**Task to carry out:**
Count every line in the data below where "dados" occurs, then state that number and nothing more.

**Exercise data:**
Content starts

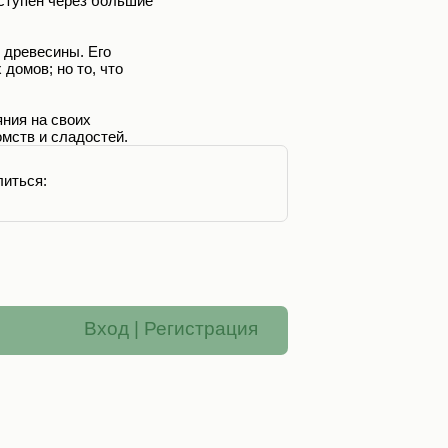
оступен через большие
 древесины. Его
домов; но то, что
ния на своих
мств и сладостей.
иться:
Вход
|
Регистрация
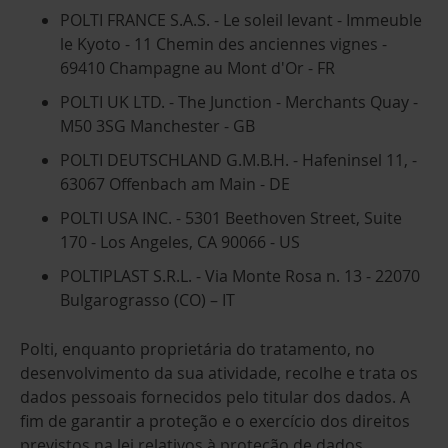
POLTI FRANCE S.A.S. - Le soleil levant - Immeuble
le Kyoto - 11 Chemin des anciennes vignes -
69410 Champagne au Mont d'Or - FR
POLTI UK LTD. - The Junction - Merchants Quay -
M50 3SG Manchester - GB
POLTI DEUTSCHLAND G.M.B.H. - Hafeninsel 11, -
63067 Offenbach am Main - DE
POLTI USA INC. - 5301 Beethoven Street, Suite
170 - Los Angeles, CA 90066 - US
POLTIPLAST S.R.L. - Via Monte Rosa n. 13 - 22070
Bulgarograsso (CO) – IT
Polti, enquanto proprietária do tratamento, no
desenvolvimento da sua atividade, recolhe e trata os
dados pessoais fornecidos pelo titular dos dados. A
fim de garantir a proteção e o exercício dos direitos
previstos na lei relativos à proteção de dados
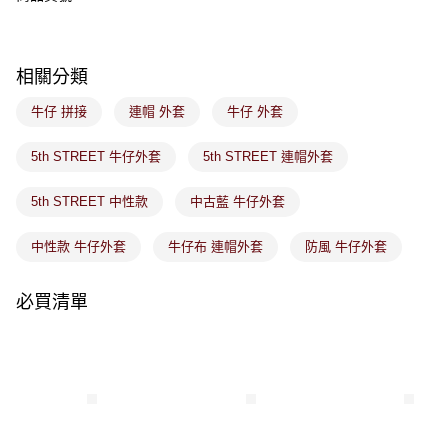
付款後萊爾富取貨
※ 交易是否成功請以「AFTEE先享後付 」之結帳頁面顯示為準，若有關於
是否繳費成功／繳費後需取消欲退款等相關疑問，請聯繫「AFTEE先享後付
免運費
客戶支援中心」
https://netprotections.freshdesk.com/support/home
相關分類
7-11取貨付款
【注意事項】
１．透過由恩沛科技股份有限公司提供之「AFTEE先享後付」服務完成之交
免運費
牛仔 拼接
連帽 外套
牛仔 外套
易，需依本服務之必要範圍內提供個人資料，並將交易相關給付款項請求債
權轉讓予恩沛科技股份有限公司。
付款後7-11取貨
２．關於個人資料處理事宜，請瀏覽以下網址：
5th STREET 牛仔外套
5th STREET 連帽外套
免運費
https://aftee.tw/terms/#terms3
３．未成年的使用者請事先徵得法定代理人或監護人之同意方可使用
5th STREET 中性款
中古藍 牛仔外套
宅配
「AFTEE先享後付」，若未經同意申辦者引起之損失，本公司不負相關責
任。
免運費
４．使用「AFTEE先享後付」時，將依據個別帳號之用戶狀況，依本公司即
中性款 牛仔外套
牛仔布 連帽外套
防風 牛仔外套
時審查核予不同之上限額度；若仍有額度不足之情形，本公司將視審查結果
付款後門市取貨
請求用戶進行身份認證。
免運費
必買清單
５．嚴禁一人註冊多個帳號或使用他人資訊註冊。若發現惡意使用之情形，
恩沛科技股份有限公司將有權停止該用戶之使用額度並採取法律行動。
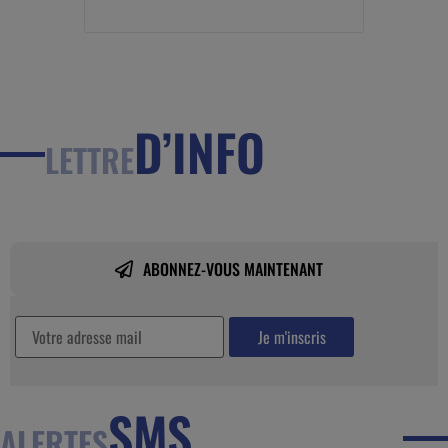
D’INFO
LETTRE
ABONNEZ-VOUS MAINTENANT
SMS
ALERTES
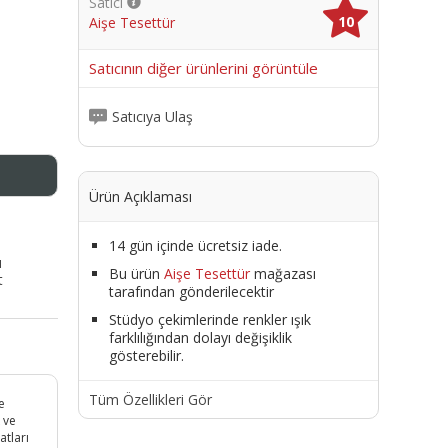
Satıcı
10
Aişe Tesettür
me
Satıcının diğer ürünlerini görüntüle
Satıcıya Ulaş
Ürün Açıklaması
14 gün içinde ücretsiz iade.
ı
Bu ürün
Aişe Tesettür
mağazası
t
tarafından gönderilecektir
Stüdyo çekimlerinde renkler ışık
farklılığından dolayı değişiklik
gösterebilir.
Tüm Özellikleri Gör
e
 ve
tları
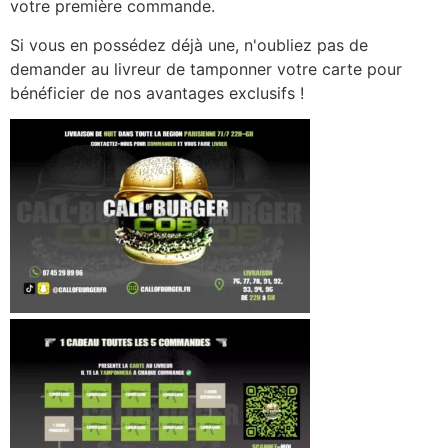
votre première commande.
Si vous en possédez déjà une, n'oubliez pas de
demander au livreur de tamponner votre carte pour
bénéficier de nos avantages exclusifs !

Content ends

**Written response:**
2